On one of my climbs in Scotland a mate and myself went up Ben More (Not the one on Mull). On the way up we came across aircraft wreakage. This turned out be a Viscount airliner on a test flight out of Glasgow. The crash occurred in 1974 so a only a few bits left now. I have a few shots but not enough to post. 

The report into the crash makes interesting reading and you have to wonder why it happened. 

http://www.aaib.gov.uk/sites/aaib/publications/formal_reports/4_1974__g_aohi.cfm


----------



## zimbob (Oct 5, 2010)

Ah, nice 

Be caeful poking about in there though, there's a few _nasty_ surprises lurking amongst that stonework


----------



## DubbedNavigator (Oct 5, 2010)

zimbob said:


> Ah, nice
> 
> Be caeful poking about in there though, there's a few _nasty_ surprises lurking amongst that stonework



Bessie has a brother?


----------



## El Supremo (Oct 6, 2010)

zimbob said:


> Ah, nice
> 
> Be caeful poking about in there though, there's a few _nasty_ surprises lurking amongst that stonework


Too true! its like a minefield.Talking to a guide up there he said one of the gullies closeby is awash with it too, as it used to connected to the observatory drains. You'd have thought with the weather up there gets it would be long gone. Be aware of notorious "five finger gully" on descent - has claimed many lives with people mistakenly wandering off Pony track.
Interesting banal fact- If Ben Nevis was 100m higher it would have a glacier on its summit


----------



## hydealfred (Oct 6, 2010)

El Supremo said:


> Too true! its like a minefield.Talking to a guide up there he said one of the gullies closeby is awash with it too, as it used to connected to the observatory drains. You'd have thought with the weather up there gets it would be long gone. Be aware of notorious "five finger gully" on descent - has claimed many lives with people mistakenly wandering off Pony track.
> Interesting banal fact- If Ben Nevis was 100m higher it would have a glacier on its summit



Carn Mor Dearg Arete - now there's a good route


----------



## night crawler (Oct 7, 2010)

Great report though it is a pity there was so much mist about but gives the place a forboading feel, I wonder what it looks like on a clear day.


----------



## Foxylady (Oct 7, 2010)

That's a helluvan achievement. Really interesting stuff too. 
The highest I've climbed is Snowdonia (the hardest way, I hasten to add, lol) which was covered in fog at the time too, so I've no tales to add, but I enjoyed reading everyone else's.
Love the opening old photos and history too. Excellent.


----------



## El Supremo (Oct 7, 2010)

Foxylady said:


> The highest I've climbed is Snowdonia (the hardest way, I hasten to add, lol QUOTE]
> Presume you went over Crib Goch, one of my all time favourites  Even better in the dark when doing Welsh 3000s, well trippy watching the head torches "dancing" along the ridge


----------



## El Supremo (Oct 7, 2010)

hydealfred said:


> Carn Mor Dearg Arete - now there's a good route


Happy days fella  part of memorable week spent up there, including Aonach Eagach, "Buckle" and top nights in Clacheig


----------



## Foxylady (Oct 7, 2010)

El Supremo said:


> Presume you went over Crib Goch, one of my all time favourites...

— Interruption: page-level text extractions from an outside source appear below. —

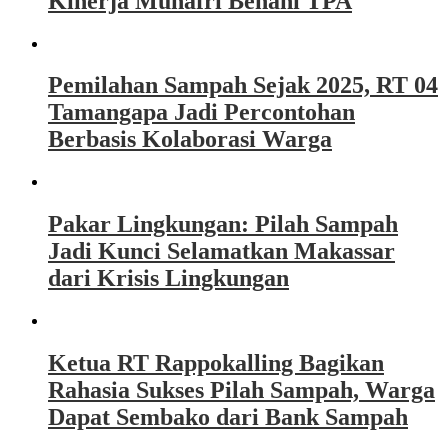
Kinerja Munafri Benahi TPA
Pemilahan Sampah Sejak 2025, RT 04
Tamangapa Jadi Percontohan
Berbasis Kolaborasi Warga
Pakar Lingkungan: Pilah Sampah
Jadi Kunci Selamatkan Makassar
dari Krisis Lingkungan
Ketua RT Rappokalling Bagikan
Rahasia Sukses Pilah Sampah, Warga
Dapat Sembako dari Bank Sampah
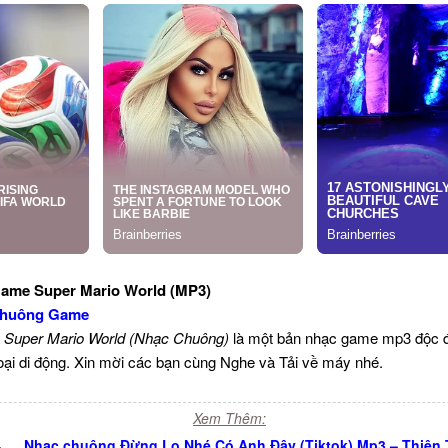
ame Super Mario World (MP3)
Chuông Game
Super Mario World (Nhạc Chuông)
là một bản nhạc game mp3 độc đ
oại di động. Xin mời các bạn cùng Nghe và Tải về máy nhé.
Xem Thêm:
-
Nhạc chuông Đừng Lo Nhé Có Anh Đây (Tiktok) Mp3 – Thiên 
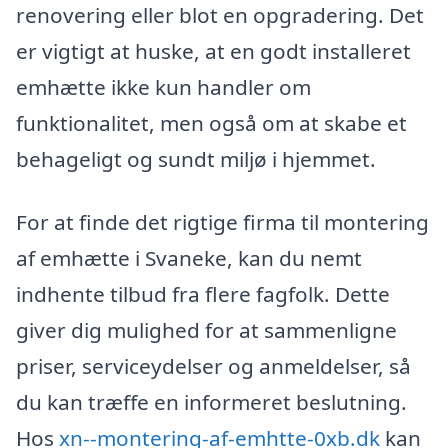
renovering eller blot en opgradering. Det
er vigtigt at huske, at en godt installeret
emhætte ikke kun handler om
funktionalitet, men også om at skabe et
behageligt og sundt miljø i hjemmet.
For at finde det rigtige firma til montering
af emhætte i Svaneke, kan du nemt
indhente tilbud fra flere fagfolk. Dette
giver dig mulighed for at sammenligne
priser, serviceydelser og anmeldelser, så
du kan træffe en informeret beslutning.
Hos
xn--montering-af-emhtte-0xb.dk
kan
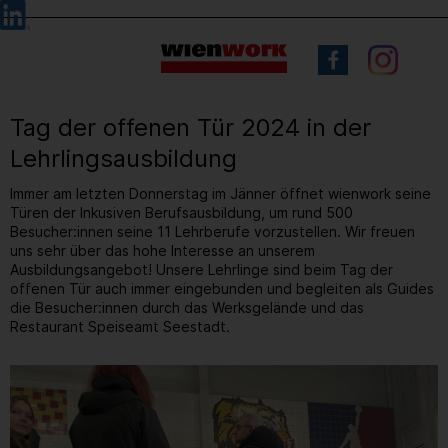
Barrierefreie
Sprachauswahl
Bedienung
der
Webseite
Tag der offenen Tür 2024 in der
Lehrlingsausbildung
Immer am letzten Donnerstag im Jänner öffnet wienwork seine
Türen der Inkusiven Berufsausbildung, um rund 500
Besucher:innen seine 11 Lehrberufe vorzustellen. Wir freuen
uns sehr über das hohe Interesse an unserem
Ausbildungsangebot! Unsere Lehrlinge sind beim Tag der
offenen Tür auch immer eingebunden und begleiten als Guides
die Besucher:innen durch das Werksgelände und das
Restaurant Speiseamt Seestadt.
21
/ 61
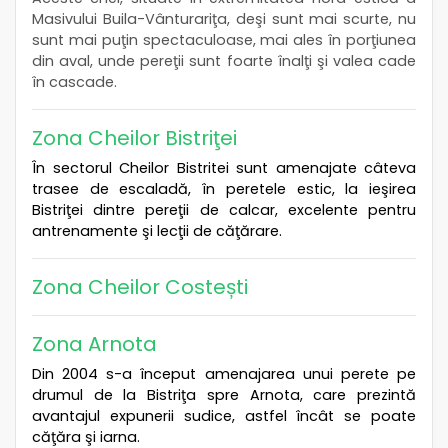
Masivului Buila-Vânturariţa, deşi sunt mai scurte, nu
sunt mai puţin spectaculoase, mai ales în porţiunea
din aval, unde pereţii sunt foarte înalţi şi valea cade
în cascade.
Zona Cheilor Bistriţei
În sectorul Cheilor Bistritei sunt amenajate câteva
trasee de escaladă, în peretele estic, la ieşirea
Bistriţei dintre pereţii de calcar, excelente pentru
antrenamente şi lecţii de căţărare.
Zona Cheilor Costești
Zona Arnota
Din 2004 s-a început amenajarea unui perete pe
drumul de la Bistriţa spre Arnota, care prezintă
avantajul expunerii sudice, astfel încât se poate
căţăra şi iarna.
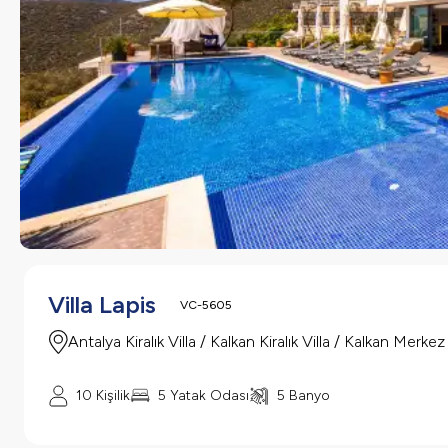
Villa Lapis
VC-5605
Antalya Kiralık Villa / Kalkan Kiralık Villa / Kalkan Merkez
10 Kişilik
5 Yatak Odası
5 Banyo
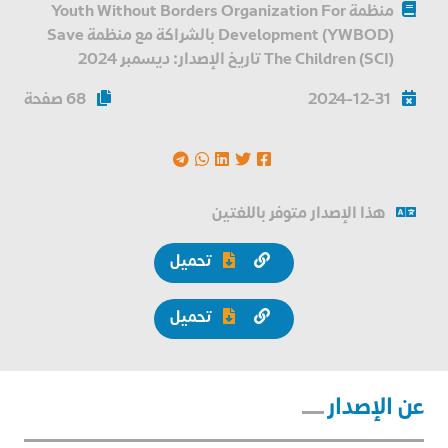
منظمة Youth Without Borders Organization For
Development (YWBOD) بالشراكة مع منظمة Save
The Children (SCI) تاريخ الإصدار: ديسمبر 2024
2024-12-31
68 صفحة
هذا الإصدار متوفر باللغتين
تحميل
تحميل
عن الإصدار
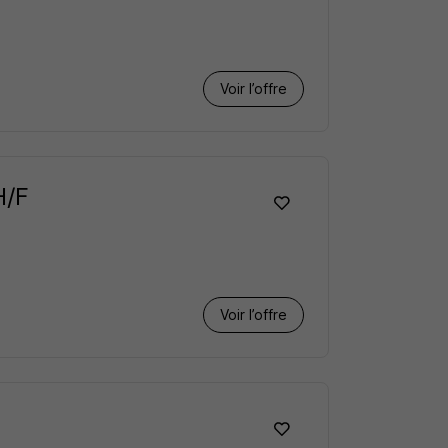
Voir l’offre
H/F
Voir l’offre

Not sure of the name, tbh, as it was a _very_ long time ago. Mention of the ridge is familiar though, and I was struck by how the easy way down was a stroll in the park by comparison.


----------



## El Supremo (Oct 7, 2010)

Foxylady said:


> Not sure of the name, tbh, as it was a _very_ long time ago. Mention of the ridge is familiar though, and I was struck by how the easy way down was a stroll in the park by comparison.


Sounds like you went over Crib Goch, with descent by Pyg track/Miners or Llanberis path  Have "tiptoed" over top of Crib Goch on glorious autumn day buzzing over mere mortals "crabbing along" but was crestfallen after later seeing footage of guy on mountain bike make traverse


----------



## georgie (Oct 7, 2010)

cheers for the replies people it was one hell of a trek soaked from start to finish 

was good to get to the top and in that shelter and change my clothes

heres a few i took a while ago traversing crib goch in similar conditions


----------



## El Supremo (Oct 7, 2010)

georgie said:


> traversing crib goch in similar conditions
> ​



Nice one fella, thought avatar of you was on Crib Goch, but was slightly thrown by cool halo behind you and the fact i badly need to get some glasses. Happy hunting 
"Its like traversing the spine of the first born of time" (don't know who said that but my climbing partner quotes it every time we've been up there)​


----------



## hydealfred (Oct 7, 2010)

Do any fellow Scottish hillwalking DPer's remember Killin Youth Hostel. Closed under the rationalisation of Scottish YH's and then semi demolished. Absolute travisty as such a wonderful place. Spent many an hour here, especially one evening when I drank far to much beer and then climbed 3 Munro's with a hangover  Happy days 

Sorry about some of the quality of shots as taken through windows. 

After closure before partial demolition 






and after


----------



## El Supremo (Oct 8, 2010)

hydealfred said:


> Do any fellow Scottish hillwalking DPer's remember Killin Youth Hostel.
> 
> Unfortunately never made it there, have only made a few trips to Scotland as Snowdonia "on doorstep". Still, drives me mad to see buildings/facilities like these go, but have to admit am in some small way part of the problem as often bivvy out or use bothies.


----------



## georgie (Oct 8, 2010)

that hostel looked a good place indeed good pics m8


----------